The amount of money making bets that US Treasuries will fall in value climbed to a new record high over the last week in a wager that faster US economic growth and higher inflation will weigh further on government bond prices.
So-called “non-commercial” speculative positions selling the 10-year Treasury futures contract have been rising since the US presidential election and hit 816,156 contracts in the week to January 3, outnumbering long positions by 344,931 — a record level — according to fresh data from the Commodity Futures Trading Commission on Friday.
The bearish tilt has accompanied a steep sell-off in US government debt since the US election, which has unleashed pent-up animal spirits among investors and driven equity markets higher, on the expectation that a looser regulatory regime and lower taxes will spur growth and rekindle inflation.

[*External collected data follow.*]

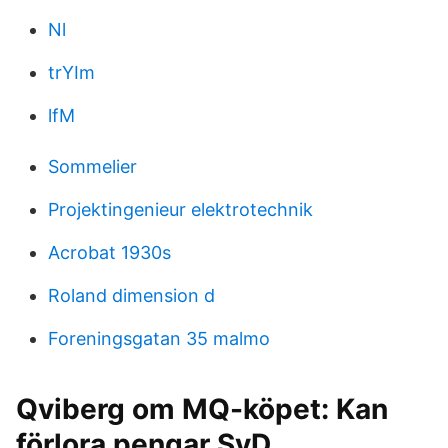
Nl
trYIm
lfM
Sommelier
Projektingenieur elektrotechnik
Acrobat 1930s
Roland dimension d
Foreningsgatan 35 malmo
Qviberg om MQ-köpet: Kan
förlora pengar SvD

“There are big shorts out there,” said Michael Cloherty, a strategist at RBC Capital Markets. “We see it in the futures data and we see it in the cash market too.”
The CFTC data applies to outright, speculative positions termed non-commercial. Commercial positions related to hedging activity continued to rise for the same 10-year Treasury contract, hitting a record long position of 549,000 contracts.

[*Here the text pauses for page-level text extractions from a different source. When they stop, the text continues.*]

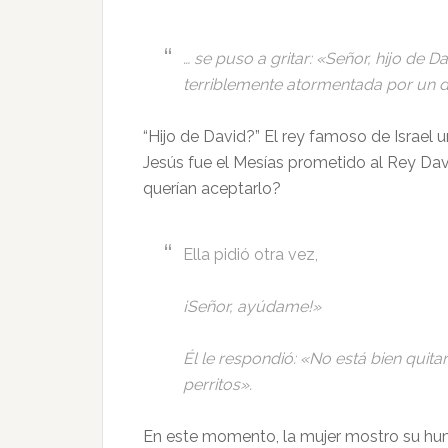
… se puso a gritar: «Señor, hijo de D
terriblemente atormentada por un 
“Hijo de David?” El rey famoso de Israel 
Jesús fue el Mesías prometido al Rey Dav
querían aceptarlo?
Ella pidió otra vez,
¡Señor, ayúdame!»
Él le respondió: «No está bien quitar
perritos».
En este momento, la mujer mostro su hum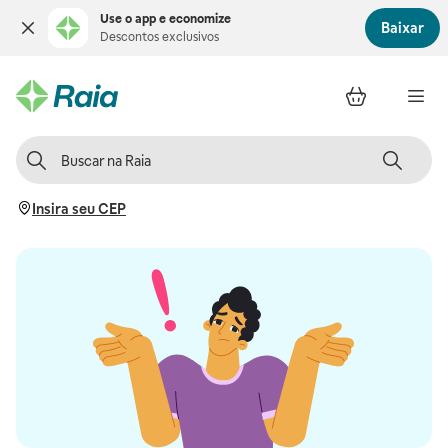
Use o app e economize
Baixar
Descontos exclusivos
Insira seu CEP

More granular data shows asset managers continuing to buy the 10-year contract, but more aggressively buying the 5-year Treasury future, as fears about rising rates push them into shorter, less rate-sensitive products, said John Brady, managing director at RJ O’Brien.

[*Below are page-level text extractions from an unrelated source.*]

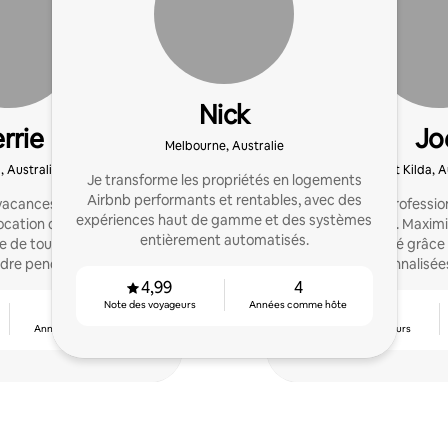
Nick
rrie
Jo
Melbourne, Australie
, Australie
St Kilda, A
Je transforme les propriétés en logements
Airbnb performants et rentables, avec des
acances? Je suis la
Accueil professio
expériences haut de gamme et des systèmes
location courte durée
professionnels. Maximi
entièrement automatisés.
e de tout pour que vous
votre propriété grâce 
ndre pendant que votre
personnalisée
aille pour vous!
4,99
4
Note des voyageurs
Années comme hôte
4
4,96
Années comme hôte
Note des voyageurs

Even having fallen 18 basis points in the past three weeks, Treasury yields have climbed 56 basis points since the election to 2.42 per cent alongside a renewed rally in US stock markets. On Friday, the Dow Jones Industrial Average came within a hair of the 20,000 point level while the S&P 500 set a new record.
Speculative short positions will pay off if rates continue to rise. It also offers protection against a sharp, more unexpected rise in rates that could hurt equity markets. Leveraged accounts — a proxy for hedge funds — have built a net short position in the 10-year contract since November, but it is even more pronounced in the 5-year future, taking the opposite side of asset managers buying activity.
“The animal spirits are coming back,” said Mr Brady. “If you believe that, then being short 5-year futures offers nice protection in case that view doesn’t work out.”
President-elect Donald Trump’s ability to reinvigorate growth has fuelled a wide market rotation and upended the expectations of many Federal Reserve policymakers. In the central bank’s most recent minutes, almost all Fed officials said that the risk of economic activity surpassing their forecasts had increased on the prospect of more expansionary fiscal policies.
Investors have taken heed of the Fed’s view and the possibility that it may lift interest rates three times this year. Alongside the sell-off in both short- and long-dated Treasuries, federal funds futures have priced a near 40 per cent chance that interest rates climb at least that amount. And while that is below the 47 per cent odds recorded after the Fed released its December statement, it is eight-times greater than the odds implied on election night.